Лейтенант Риго, командир отряда, принимал доклад разведчика, прислонившись к холодному борту «Никты». Он был молод, не больше двадцати пяти, с острыми, точёными чертами лица и глазами цвета мокрого асфальта, в которых горел холодный, почти фанатичный огонь амбиций. Он смотрел, как его люди готовятся к выходу, и на его тонких губах играла презрительная усмешка. Он думал о Каэле. Эта мысль была его навязчивой идеей, его личным демоном и его путеводной звездой. Он закрыл глаза, и смрад леса Ягеллона сменился холодным, стерильным ощущением присутствия роскоши и власти.

* * *

…Зал совета Дома Гаэтано. Величественный, холодный, отделанный полированным тёмно-зелёным нефритом, который, казалось, впитывал весь свет и звук. В центре, под безжалостным лучом голопроектора, стоял капитан Каэль. Легенда. Командир отряда «Sangre Fria». Без своей брони он выглядел меньше, почти заурядно. Его обычно непроницаемое лицо было серым, а плечи, привыкшие нести тяжесть снаряжения и славы, были понуро опущены. В глазах застыло чистое, беспримесное унижение.

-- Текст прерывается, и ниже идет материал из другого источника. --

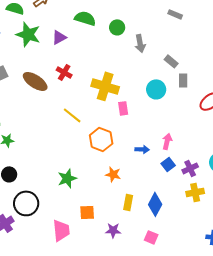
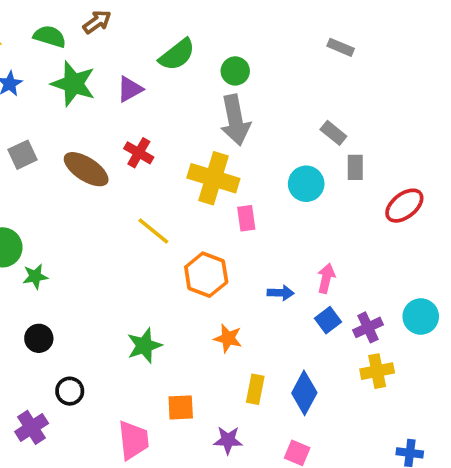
green semicircle: (85, 18) -> (177, 55), turned 125
gray arrow: (140, 43) -> (235, 120), moved, size x1.5
black circle: (26, 203) -> (70, 391), size x0.6

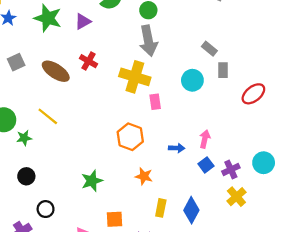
yellow line: (153, 231) -> (48, 116), moved
yellow cross: (377, 371) -> (236, 197), turned -30

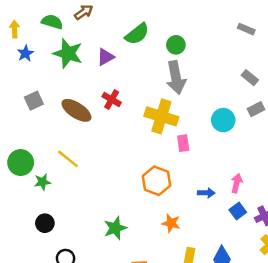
gray rectangle: (209, 49) -> (250, 78), moved
gray rectangle: (223, 70) -> (256, 109), turned 63

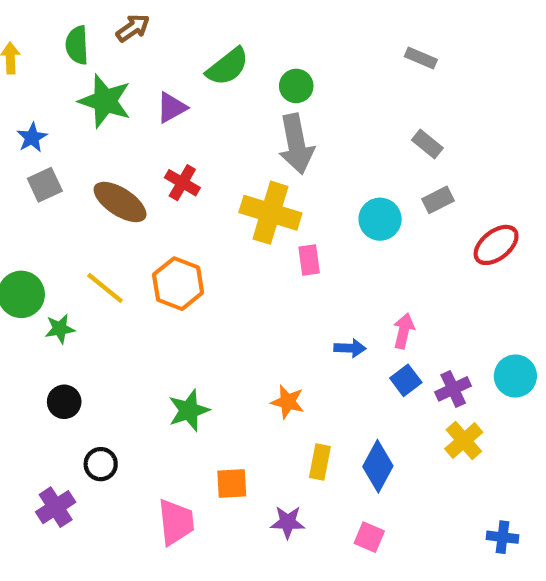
green semicircle: (52, 22) -> (77, 45), turned -110
blue star: (25, 53) -> (32, 138), moved
orange hexagon: (157, 181) -> (178, 284), moved

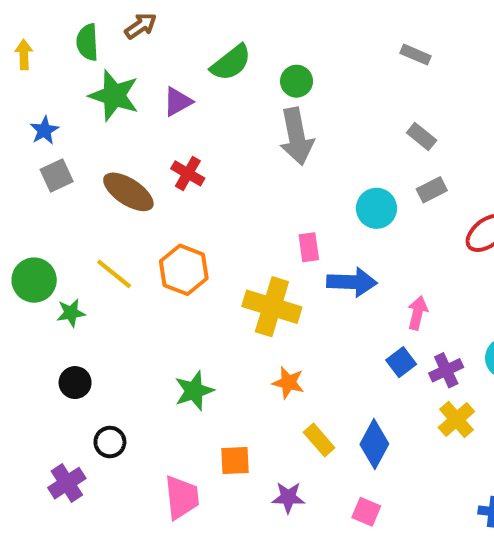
yellow cross: (270, 213) -> (272, 307), moved
pink arrow: (404, 331) -> (417, 313), moved
blue arrow: (350, 348) -> (352, 282), moved, size x1.6
yellow rectangle: (320, 462) -> (319, 440), turned -52

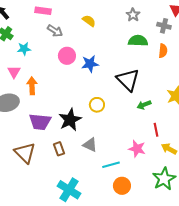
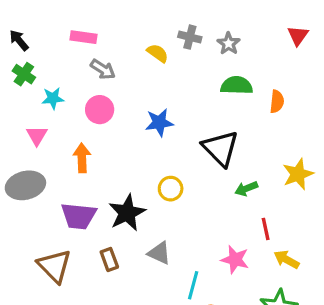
gray cross: (164, 26) -> (190, 37), moved
pink circle: (67, 56) -> (100, 110), moved
orange arrow: (32, 86) -> (82, 158), moved
cyan line: (111, 165) -> (193, 285), turned -60

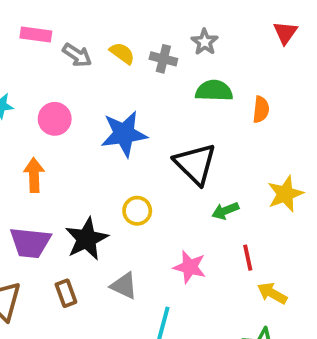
gray cross: (190, 37) -> (163, 59), moved
gray arrow: (103, 69) -> (77, 55), moved
blue star: (159, 123) -> (124, 134), size x1.4
pink star: (235, 260) -> (190, 267), moved

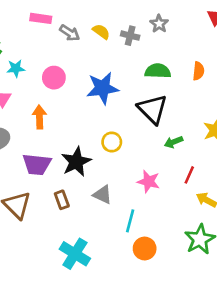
green semicircle: (214, 91) -> (158, 71), moved
red line: (248, 258) -> (189, 175), turned 36

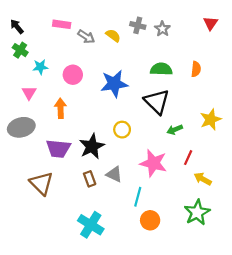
gray cross: (130, 36) -> (138, 25), moved
pink star: (149, 181) -> (153, 163), size x1.4
brown rectangle: (62, 200) -> (90, 179), moved

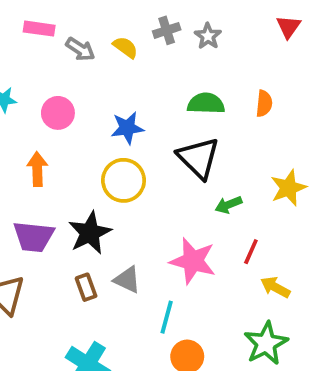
gray cross: (138, 25) -> (167, 30), turned -32
blue star: (114, 84) -> (127, 128), size x0.7
yellow circle: (122, 130) -> (124, 180), moved, size x1.5

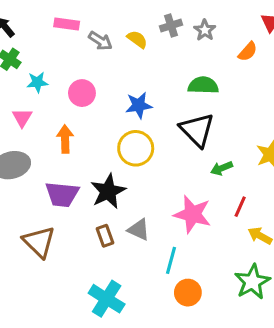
orange semicircle: (264, 104) -> (248, 52), moved, turned 35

После провала на «Прометее» у Каэля не осталось даже права на покой. Его элитная группа погибла под сводами рудника, стёртая стратегией, которую они и представить не могли. Когда всё было кончено, на шахту прибыли те, кто всегда приходит поздно: юрист Дома Гаэтано и несколько военных инженеров в сопровождении специалистов по распознанию и учёту останков. Они прибыли официально, под пристальным конвоем «Стрегов», вынужденные подчиниться унизительной процедуре.

Переговоры со «Стрегов» не были схваткой – это было форменное добивание. Представитель великого Дома позволил Гаэтано забрать тела своих бойцов лишь после того, как юрист под давлением неоспоримых аргументов подписал уступку прав на рудник. Любой их взгляд, любой документ, каждое слово имели привкус поражения.

На базе Гаэтано, под суровым куполом лаборатории, началась та часть работы, которая остаётся невидимой для хроник и рапортов. Команда киберинженеров – специалисты по восстановлению памяти, повелители нейронных архивов – принялась за извлечение следов того, что ещё можно было спасти.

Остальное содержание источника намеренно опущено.